L'incontro tra Rodin e Bergson avviene quindi su molteplici piani: nella dottrina del corpo come strumento dello spirito, nel principio dell'evoluzione creatrice costituita dal succedersi di stati eterogenei, nella teoria dell'intuizione come rievocazione, nell'idea di materia come un insieme di immagini, nel concetto della partecipazione della memoria alla percezione, nell'avverarsi della confluenza del mondo dei souvenirs con il flusso della durée.

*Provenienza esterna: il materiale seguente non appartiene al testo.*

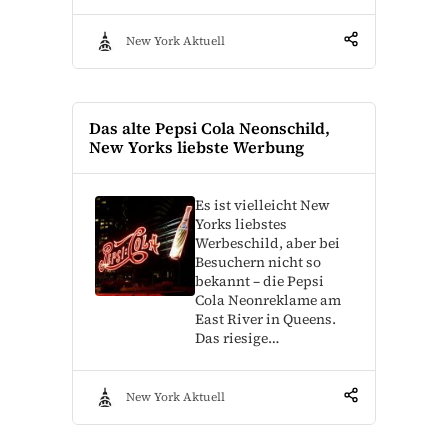
New York Aktuell
Das alte Pepsi Cola Neonschild,
New Yorks liebste Werbung
Es ist vielleicht New
Yorks liebstes
Werbeschild, aber bei
Besuchern nicht so
bekannt – die Pepsi
Cola Neonreklame am
East River in Queens.
Das riesige…
New York Aktuell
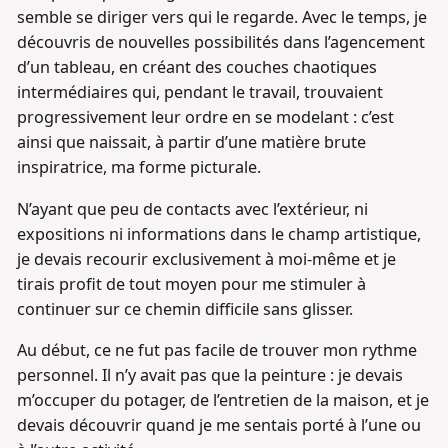
semble se diriger vers qui le regarde. Avec le temps, je
découvris de nouvelles possibilités dans l’agencement
d’un tableau, en créant des couches chaotiques
intermédiaires qui, pendant le travail, trouvaient
progressivement leur ordre en se modelant : c’est
ainsi que naissait, à partir d’une matière brute
inspiratrice, ma forme picturale.
N’ayant que peu de contacts avec l’extérieur, ni
expositions ni informations dans le champ artistique,
je devais recourir exclusivement à moi-même et je
tirais profit de tout moyen pour me stimuler à
continuer sur ce chemin difficile sans glisser.
Au début, ce ne fut pas facile de trouver mon rythme
personnel. Il n’y avait pas que la peinture : je devais
m’occuper du potager, de l’entretien de la maison, et je
devais découvrir quand je me sentais porté à l’une ou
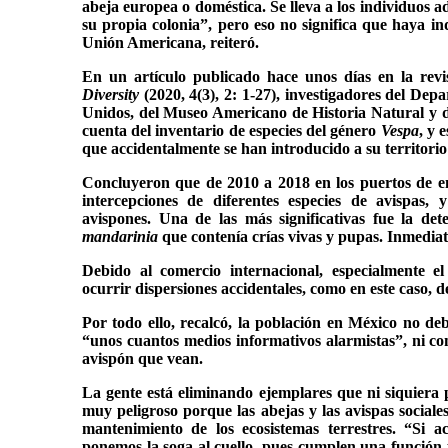
abeja europea o doméstica. Se lleva a los individuos a
su propia colonia”, pero eso no significa que haya ind
Unión Americana, reiteró.
En un artículo publicado hace unos días en la revis
Diversity
(2020, 4(3), 2: 1-27), investigadores del De
Unidos, del Museo Americano de Historia Natural y d
cuenta del inventario de especies del género
Vespa
, y 
que accidentalmente se han introducido a su territorio 
Concluyeron que de 2010 a 2018 en los puertos de 
intercepciones de diferentes especies de avispas
avispones. Una de las más significativas fue la d
mandarinia
que contenía crías vivas y pupas. Inmedia
Debido al comercio internacional, especialmente e
ocurrir dispersiones accidentales, como en este caso, d
Por todo ello, recalcó, la población en México no de
“unos cuantos medios informativos alarmistas”, ni c
avispón que vean.
La gente está eliminando ejemplares que ni siquiera
muy peligroso porque las abejas y las avispas sociales
mantenimiento de los ecosistemas terrestres. “Si 
ponemos la soga al cuello, pues cumplen una función 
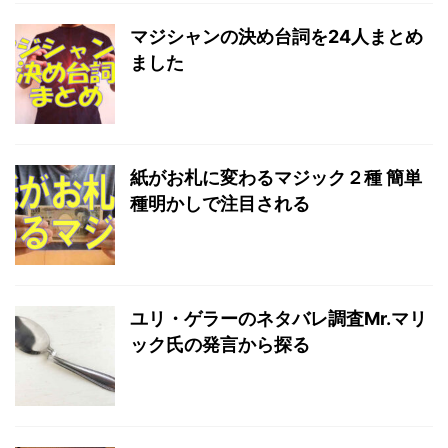
マジシャンの決め台詞を24人まとめ
ました
紙がお札に変わるマジック２種 簡単
種明かしで注目される
ユリ・ゲラーのネタバレ調査Mr.マリ
ック氏の発言から探る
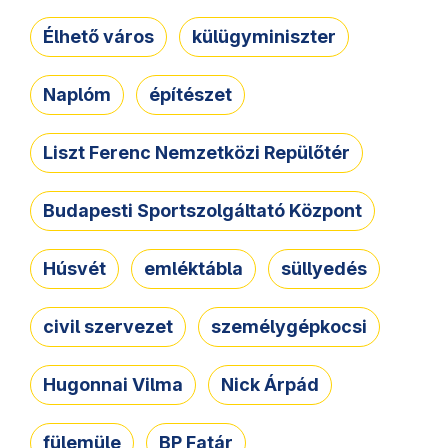
Élhető város
külügyminiszter
Naplóm
építészet
Liszt Ferenc Nemzetközi Repülőtér
Budapesti Sportszolgáltató Központ
Húsvét
emléktábla
süllyedés
civil szervezet
személygépkocsi
Hugonnai Vilma
Nick Árpád
fülemüle
BP Fatár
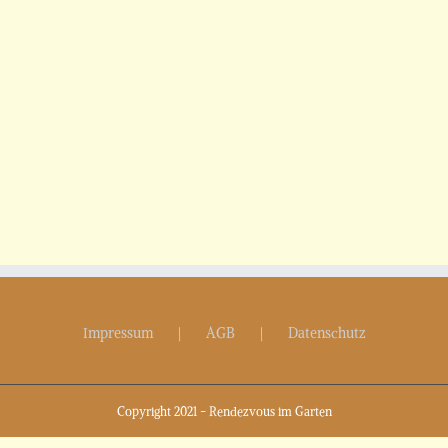
Impressum
AGB
Datenschutz
Copyright 2021 - Rendezvous im Garten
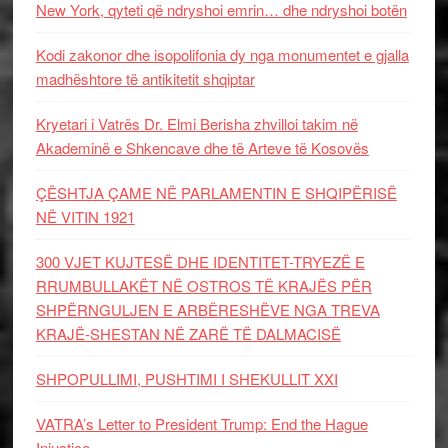
New York, qyteti që ndryshoi emrin… dhe ndryshoi botën
Kodi zakonor dhe isopolifonia dy nga monumentet e gjalla
madhështore të antikitetit shqiptar
Kryetari i Vatrës Dr. Elmi Berisha zhvilloi takim në
Akademinë e Shkencave dhe të Arteve të Kosovës
ÇËSHTJA ÇAME NË PARLAMENTIN E SHQIPËRISË
NË VITIN 1921
300 VJET KUJTESË DHE IDENTITET-TRYEZË E
RRUMBULLAKËT NË OSTROS TË KRAJËS PËR
SHPËRNGULJEN E ARBËRESHËVE NGA TREVA
KRAJË-SHESTAN NË ZARË TË DALMACISË
SHPOPULLIMI, PUSHTIMI I SHEKULLIT XXI
VATRA’s Letter to President Trump: End the Hague
Injustice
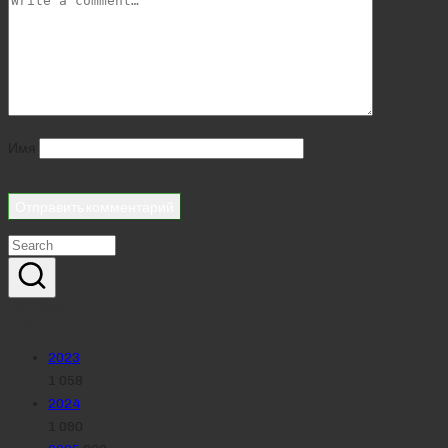
Имя
Реклама
Рубрики
2023
1 058
2024
1 090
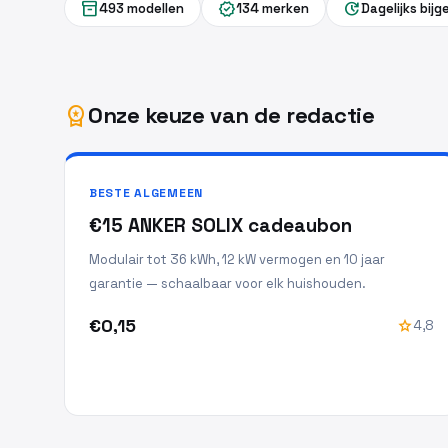
inventory_2
verified
update
493 modellen
134 merken
Dagelijks bij
Onze keuze van de redactie
workspace_premium
BESTE ALGEMEEN
€15 ANKER SOLIX cadeaubon
Modulair tot 36 kWh, 12 kW vermogen en 10 jaar
garantie — schaalbaar voor elk huishouden.
€0,15
star
4,8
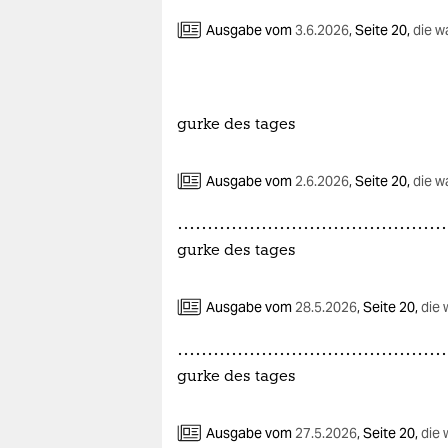
Ausgabe vom
3.6.2026
,
Seite 20,
die w
gurke des tages
Ausgabe vom
2.6.2026
,
Seite 20,
die w
gurke des tages
Ausgabe vom
28.5.2026
,
Seite 20,
die 
gurke des tages
Ausgabe vom
27.5.2026
,
Seite 20,
die 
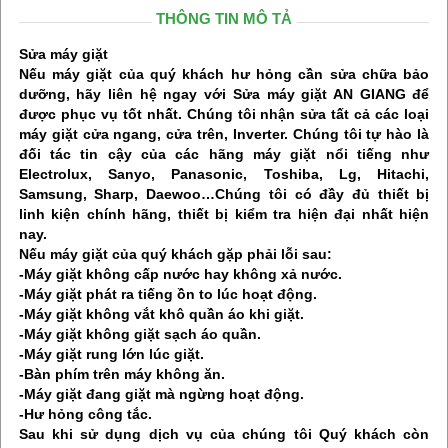
THÔNG TIN MÔ TẢ
Sửa máy giặt
Nếu máy giặt của quý khách hư hỏng cần sửa chữa bảo
dưỡng, hãy liên hệ ngay với Sửa máy giặt AN GIANG để
được phục vụ tốt nhất. Chúng tôi nhận sửa tất cả các loại
máy giặt cửa ngang, cửa trên, Inverter. Chúng tôi tự hào là
đối tác tin cậy của các hãng máy giặt nổi tiếng như
Electrolux, Sanyo, Panasonic, Toshiba, Lg, Hitachi,
Samsung, Sharp, Daewoo…Chúng tôi có đầy đủ thiết bị
linh kiện chính hãng, thiết bị kiểm tra hiện đại nhất hiện
nay.
Nếu máy giặt của quý khách gặp phải lỗi sau:
-Máy giặt không cấp nước hay không xả nước.
-Máy giặt phát ra tiếng ồn to lúc hoạt động.
-Máy giặt không vắt khô quần áo khi giặt.
-Máy giặt không giặt sạch áo quần.
-Máy giặt rung lớn lúc giặt.
-Bàn phím trên máy không ăn.
-Máy giặt đang giặt mà ngừng hoạt động.
-Hư hỏng công tắc.
Sau khi sử dụng dịch vụ của chúng tôi Quý khách còn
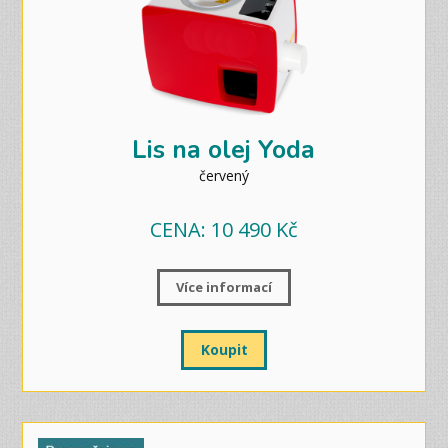
Lis na olej Yoda
červený
CENA: 10 490 Kč
Více informací
Koupit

Nel suo paganesimo attivo intriso di psicologismo, Rodin crede in un dio che come una forza ignota governa le leggi universali, delle quali l'intuizione permette di percepirne l'emanazione nel mondo reale. Di questa forza ignota, equivalente all’élan vital bergsoniano, “io seguo la strada - dice Rodin -, grazie all'istinto che essa mi ha dato da sviluppare. Molti di noi per mezzo della voluttà, altri per mezzo del dolore, alcuni per mezzo di voluttà e dolore assieme, tutti procediamo verso di lei; siamo la sua invenzione, siamo le sue forze, siamo la sua varietà” (Correspondance de Rodin II, 1900-1907, 1986). Una forza che, nell’opera di Rodin, diviene lo slancio vitale che con un balzo riannoda la scultura alla vita, e nel riassumere epoche remote e recenti oltrepassa le secche del convenzionalismo ottocentesco per offrire stimoli molteplici alle ricerche artistiche del XX secolo.